- _Exercise directions_: Look for "title" in each line of the entries, and return the matching lines.

Top of Given data

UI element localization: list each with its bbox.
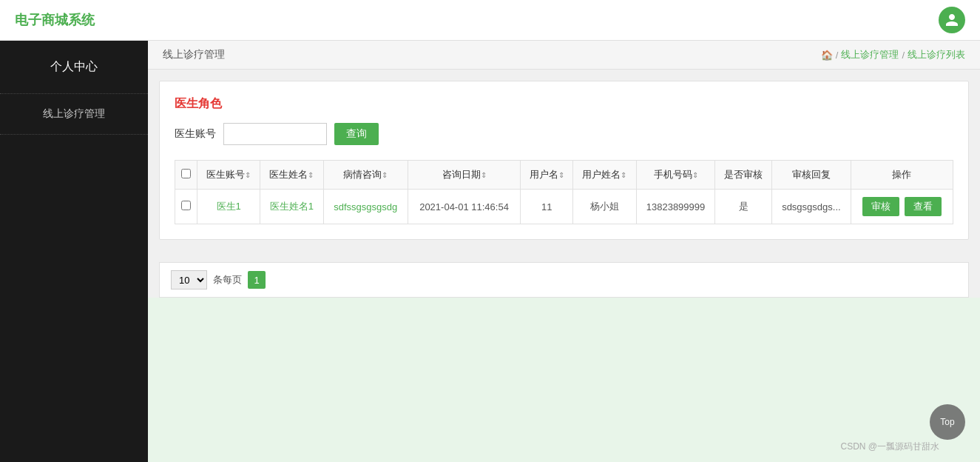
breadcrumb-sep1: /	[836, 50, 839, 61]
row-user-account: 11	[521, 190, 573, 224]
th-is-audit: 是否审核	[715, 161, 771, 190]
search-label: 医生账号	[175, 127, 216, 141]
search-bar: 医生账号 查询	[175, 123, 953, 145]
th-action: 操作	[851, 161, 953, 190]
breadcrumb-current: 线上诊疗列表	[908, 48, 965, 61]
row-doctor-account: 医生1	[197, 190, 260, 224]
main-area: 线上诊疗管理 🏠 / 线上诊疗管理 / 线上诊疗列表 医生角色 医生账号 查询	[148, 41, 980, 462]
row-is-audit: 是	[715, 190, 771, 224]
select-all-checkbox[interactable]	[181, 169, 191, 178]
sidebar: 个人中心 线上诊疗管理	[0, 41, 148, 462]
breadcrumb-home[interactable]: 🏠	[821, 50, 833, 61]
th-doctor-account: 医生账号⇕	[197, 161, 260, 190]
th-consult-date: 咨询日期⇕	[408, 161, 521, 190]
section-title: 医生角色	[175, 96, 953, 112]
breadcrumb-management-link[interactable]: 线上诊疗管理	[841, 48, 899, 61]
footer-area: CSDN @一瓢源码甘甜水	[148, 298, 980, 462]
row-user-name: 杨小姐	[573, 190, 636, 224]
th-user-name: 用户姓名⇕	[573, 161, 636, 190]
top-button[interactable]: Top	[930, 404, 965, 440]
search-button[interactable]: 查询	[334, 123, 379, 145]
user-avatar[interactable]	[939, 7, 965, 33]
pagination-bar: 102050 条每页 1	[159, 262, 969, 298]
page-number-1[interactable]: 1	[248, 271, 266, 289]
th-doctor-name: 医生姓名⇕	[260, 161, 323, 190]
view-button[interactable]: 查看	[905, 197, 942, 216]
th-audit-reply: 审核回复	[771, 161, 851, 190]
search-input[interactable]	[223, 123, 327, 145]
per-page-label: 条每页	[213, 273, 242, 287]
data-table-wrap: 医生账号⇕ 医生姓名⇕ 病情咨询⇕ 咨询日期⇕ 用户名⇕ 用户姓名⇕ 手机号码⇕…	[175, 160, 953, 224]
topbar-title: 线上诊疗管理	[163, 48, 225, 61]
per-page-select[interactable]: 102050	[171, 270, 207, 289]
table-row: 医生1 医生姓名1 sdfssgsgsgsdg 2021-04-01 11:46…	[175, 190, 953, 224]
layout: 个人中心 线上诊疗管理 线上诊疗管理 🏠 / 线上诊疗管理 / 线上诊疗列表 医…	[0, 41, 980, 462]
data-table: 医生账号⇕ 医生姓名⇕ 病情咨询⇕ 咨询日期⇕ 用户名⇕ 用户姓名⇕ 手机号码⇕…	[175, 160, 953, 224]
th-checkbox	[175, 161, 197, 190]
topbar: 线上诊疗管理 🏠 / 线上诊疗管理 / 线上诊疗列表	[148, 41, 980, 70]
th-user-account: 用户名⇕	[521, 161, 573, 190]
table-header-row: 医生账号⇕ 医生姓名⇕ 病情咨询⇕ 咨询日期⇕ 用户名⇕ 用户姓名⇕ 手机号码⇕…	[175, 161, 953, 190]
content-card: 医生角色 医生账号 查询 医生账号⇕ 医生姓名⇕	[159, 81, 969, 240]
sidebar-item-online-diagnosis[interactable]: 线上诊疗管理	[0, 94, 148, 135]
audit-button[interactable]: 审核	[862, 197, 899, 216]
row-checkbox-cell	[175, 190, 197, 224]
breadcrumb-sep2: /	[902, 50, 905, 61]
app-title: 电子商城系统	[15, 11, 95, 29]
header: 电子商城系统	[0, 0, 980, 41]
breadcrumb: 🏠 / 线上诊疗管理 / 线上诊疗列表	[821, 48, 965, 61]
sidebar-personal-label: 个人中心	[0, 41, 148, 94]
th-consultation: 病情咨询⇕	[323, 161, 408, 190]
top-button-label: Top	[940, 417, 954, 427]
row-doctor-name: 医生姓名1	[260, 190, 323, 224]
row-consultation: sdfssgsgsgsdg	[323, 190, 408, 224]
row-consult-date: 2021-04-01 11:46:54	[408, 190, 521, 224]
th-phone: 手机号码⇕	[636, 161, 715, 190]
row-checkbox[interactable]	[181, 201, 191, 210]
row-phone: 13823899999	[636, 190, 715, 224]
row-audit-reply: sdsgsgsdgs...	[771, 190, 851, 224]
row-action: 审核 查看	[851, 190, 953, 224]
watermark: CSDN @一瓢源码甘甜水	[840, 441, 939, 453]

Bottom of Given data
Top of Given data

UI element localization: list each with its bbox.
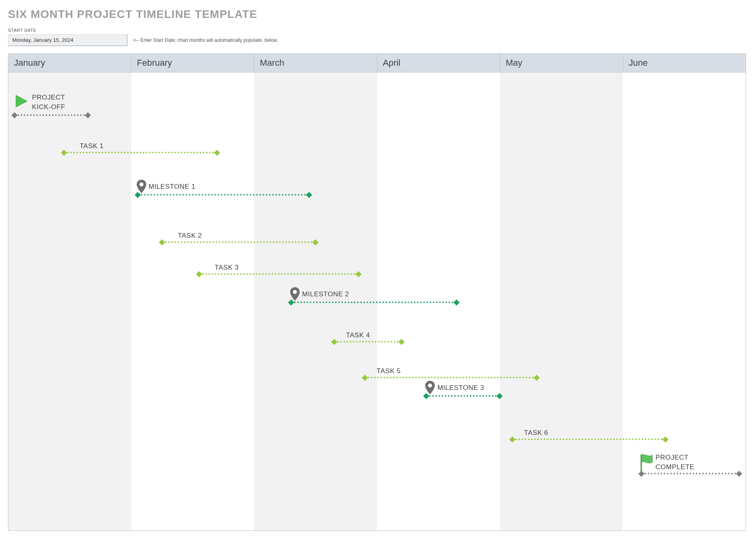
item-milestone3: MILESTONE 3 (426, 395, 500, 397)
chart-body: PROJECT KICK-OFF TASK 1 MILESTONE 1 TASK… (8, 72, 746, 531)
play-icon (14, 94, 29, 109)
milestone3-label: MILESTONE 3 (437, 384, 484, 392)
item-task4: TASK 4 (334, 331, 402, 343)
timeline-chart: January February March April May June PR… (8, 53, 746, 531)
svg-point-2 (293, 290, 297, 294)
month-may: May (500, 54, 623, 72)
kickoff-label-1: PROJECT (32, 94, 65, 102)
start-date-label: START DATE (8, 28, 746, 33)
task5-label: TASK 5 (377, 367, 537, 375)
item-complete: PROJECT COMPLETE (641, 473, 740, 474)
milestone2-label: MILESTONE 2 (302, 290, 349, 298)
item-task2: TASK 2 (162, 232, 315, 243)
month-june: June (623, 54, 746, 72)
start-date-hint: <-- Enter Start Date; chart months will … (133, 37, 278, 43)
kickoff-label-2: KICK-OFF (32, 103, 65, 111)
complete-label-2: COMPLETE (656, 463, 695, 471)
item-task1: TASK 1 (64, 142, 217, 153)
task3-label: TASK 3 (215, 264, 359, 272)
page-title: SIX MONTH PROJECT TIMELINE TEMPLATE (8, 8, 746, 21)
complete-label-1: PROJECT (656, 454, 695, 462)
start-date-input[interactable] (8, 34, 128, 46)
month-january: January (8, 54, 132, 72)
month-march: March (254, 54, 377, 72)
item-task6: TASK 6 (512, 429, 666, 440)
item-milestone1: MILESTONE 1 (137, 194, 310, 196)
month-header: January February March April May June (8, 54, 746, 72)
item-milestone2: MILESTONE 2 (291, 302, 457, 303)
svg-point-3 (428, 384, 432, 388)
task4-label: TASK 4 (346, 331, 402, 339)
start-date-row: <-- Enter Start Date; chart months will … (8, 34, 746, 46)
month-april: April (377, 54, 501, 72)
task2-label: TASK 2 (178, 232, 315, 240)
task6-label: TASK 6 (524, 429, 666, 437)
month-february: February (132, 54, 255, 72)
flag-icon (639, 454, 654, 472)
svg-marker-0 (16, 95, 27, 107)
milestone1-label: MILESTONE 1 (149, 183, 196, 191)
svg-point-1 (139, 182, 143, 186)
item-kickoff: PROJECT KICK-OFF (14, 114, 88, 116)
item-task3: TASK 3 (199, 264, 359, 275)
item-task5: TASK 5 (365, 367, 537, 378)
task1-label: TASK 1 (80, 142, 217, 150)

Bottom of Given data
Top of Given data

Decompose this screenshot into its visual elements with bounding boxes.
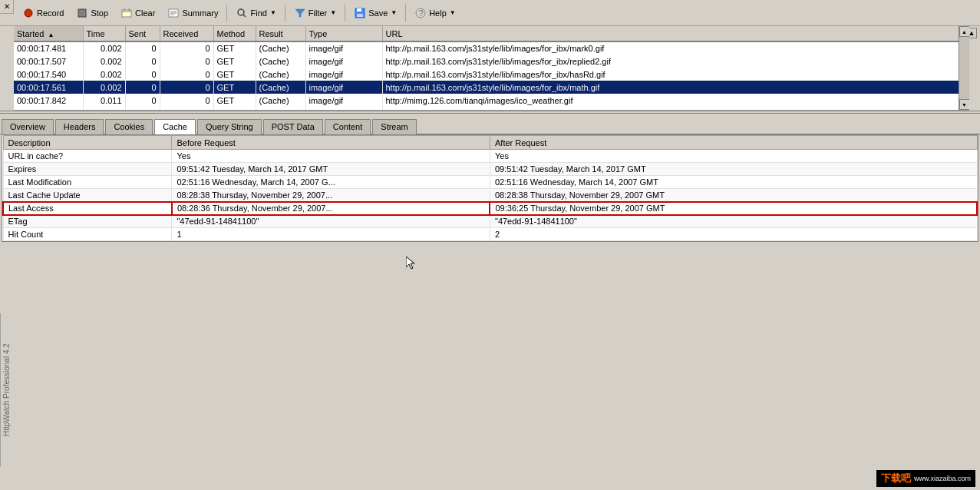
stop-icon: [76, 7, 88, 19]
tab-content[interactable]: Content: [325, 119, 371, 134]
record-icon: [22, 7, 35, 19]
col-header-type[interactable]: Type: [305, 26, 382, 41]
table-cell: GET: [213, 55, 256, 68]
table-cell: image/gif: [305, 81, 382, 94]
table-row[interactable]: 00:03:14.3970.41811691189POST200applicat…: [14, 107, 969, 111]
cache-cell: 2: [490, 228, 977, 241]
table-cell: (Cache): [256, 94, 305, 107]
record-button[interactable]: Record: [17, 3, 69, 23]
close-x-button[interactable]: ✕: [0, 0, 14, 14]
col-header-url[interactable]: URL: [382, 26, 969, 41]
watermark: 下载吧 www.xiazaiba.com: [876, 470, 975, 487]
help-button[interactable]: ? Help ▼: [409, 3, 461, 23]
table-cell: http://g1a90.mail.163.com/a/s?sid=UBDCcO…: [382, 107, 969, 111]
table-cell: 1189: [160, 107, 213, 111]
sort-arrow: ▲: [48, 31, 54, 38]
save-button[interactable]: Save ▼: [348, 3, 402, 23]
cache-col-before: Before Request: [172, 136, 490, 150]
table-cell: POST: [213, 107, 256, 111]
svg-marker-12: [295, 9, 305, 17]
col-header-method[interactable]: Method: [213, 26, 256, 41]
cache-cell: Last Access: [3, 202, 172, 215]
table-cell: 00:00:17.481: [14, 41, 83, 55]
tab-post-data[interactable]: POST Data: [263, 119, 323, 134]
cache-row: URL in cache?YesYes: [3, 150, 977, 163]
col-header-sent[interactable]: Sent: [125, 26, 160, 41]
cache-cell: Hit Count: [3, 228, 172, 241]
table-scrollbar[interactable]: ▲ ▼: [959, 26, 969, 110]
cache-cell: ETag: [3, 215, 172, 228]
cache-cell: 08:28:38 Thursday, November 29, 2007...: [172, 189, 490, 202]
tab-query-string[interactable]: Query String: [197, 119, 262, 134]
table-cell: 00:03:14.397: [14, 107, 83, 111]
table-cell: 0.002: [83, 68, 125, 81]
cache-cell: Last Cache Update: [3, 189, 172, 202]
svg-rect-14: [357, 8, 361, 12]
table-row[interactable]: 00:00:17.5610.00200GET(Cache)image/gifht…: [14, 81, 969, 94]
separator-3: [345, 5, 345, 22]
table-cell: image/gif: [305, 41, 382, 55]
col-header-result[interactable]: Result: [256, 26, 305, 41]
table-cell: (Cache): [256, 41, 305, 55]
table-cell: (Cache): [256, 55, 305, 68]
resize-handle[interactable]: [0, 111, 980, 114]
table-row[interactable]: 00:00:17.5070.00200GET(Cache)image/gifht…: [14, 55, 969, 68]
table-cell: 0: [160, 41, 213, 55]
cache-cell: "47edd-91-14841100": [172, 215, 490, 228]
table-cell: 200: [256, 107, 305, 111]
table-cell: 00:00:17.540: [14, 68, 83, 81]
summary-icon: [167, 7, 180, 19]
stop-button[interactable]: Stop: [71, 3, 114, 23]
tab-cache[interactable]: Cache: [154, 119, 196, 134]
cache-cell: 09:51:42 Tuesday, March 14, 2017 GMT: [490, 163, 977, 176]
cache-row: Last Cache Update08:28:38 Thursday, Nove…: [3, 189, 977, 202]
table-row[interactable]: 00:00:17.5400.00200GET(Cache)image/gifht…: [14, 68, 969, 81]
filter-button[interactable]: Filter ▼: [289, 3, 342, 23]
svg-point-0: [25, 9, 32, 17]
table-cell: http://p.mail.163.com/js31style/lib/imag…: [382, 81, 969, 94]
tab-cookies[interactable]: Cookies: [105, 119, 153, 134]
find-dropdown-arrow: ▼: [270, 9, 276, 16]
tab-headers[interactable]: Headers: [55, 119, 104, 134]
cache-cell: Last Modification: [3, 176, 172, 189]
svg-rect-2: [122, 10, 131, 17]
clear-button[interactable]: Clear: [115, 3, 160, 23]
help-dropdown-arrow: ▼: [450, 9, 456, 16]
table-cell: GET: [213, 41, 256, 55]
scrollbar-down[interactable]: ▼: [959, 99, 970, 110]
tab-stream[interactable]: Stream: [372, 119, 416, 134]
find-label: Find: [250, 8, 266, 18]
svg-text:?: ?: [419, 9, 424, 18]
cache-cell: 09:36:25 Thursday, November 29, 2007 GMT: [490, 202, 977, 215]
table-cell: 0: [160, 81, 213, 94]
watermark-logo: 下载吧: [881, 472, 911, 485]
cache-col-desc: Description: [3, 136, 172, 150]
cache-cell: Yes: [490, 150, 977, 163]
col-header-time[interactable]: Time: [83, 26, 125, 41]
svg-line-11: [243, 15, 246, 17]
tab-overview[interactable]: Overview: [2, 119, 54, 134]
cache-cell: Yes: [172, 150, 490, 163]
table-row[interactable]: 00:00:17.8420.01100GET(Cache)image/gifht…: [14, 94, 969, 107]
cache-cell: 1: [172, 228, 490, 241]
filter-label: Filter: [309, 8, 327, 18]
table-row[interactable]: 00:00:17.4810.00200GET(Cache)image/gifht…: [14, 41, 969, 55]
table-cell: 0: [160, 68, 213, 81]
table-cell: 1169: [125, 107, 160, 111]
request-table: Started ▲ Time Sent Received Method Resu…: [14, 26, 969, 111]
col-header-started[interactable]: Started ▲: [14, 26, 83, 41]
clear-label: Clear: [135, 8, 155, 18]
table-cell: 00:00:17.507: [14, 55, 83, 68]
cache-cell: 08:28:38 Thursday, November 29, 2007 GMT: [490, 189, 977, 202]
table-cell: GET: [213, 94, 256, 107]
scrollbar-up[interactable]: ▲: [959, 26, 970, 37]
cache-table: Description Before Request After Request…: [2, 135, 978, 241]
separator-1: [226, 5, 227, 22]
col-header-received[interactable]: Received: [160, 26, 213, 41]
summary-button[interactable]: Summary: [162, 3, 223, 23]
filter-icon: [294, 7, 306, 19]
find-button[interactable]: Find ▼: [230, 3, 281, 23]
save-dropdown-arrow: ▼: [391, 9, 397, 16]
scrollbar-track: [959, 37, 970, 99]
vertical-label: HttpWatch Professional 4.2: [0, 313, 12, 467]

Bottom of Given data

- _Output for this task_:
section-title: 医生角色	[175, 96, 953, 112]
topbar-title: 线上诊疗管理	[163, 48, 225, 61]
app-title: 电子商城系统	[15, 11, 95, 29]
page-title: SIX MONTH PROJECT TIMELINE TEMPLATE (8, 8, 746, 21)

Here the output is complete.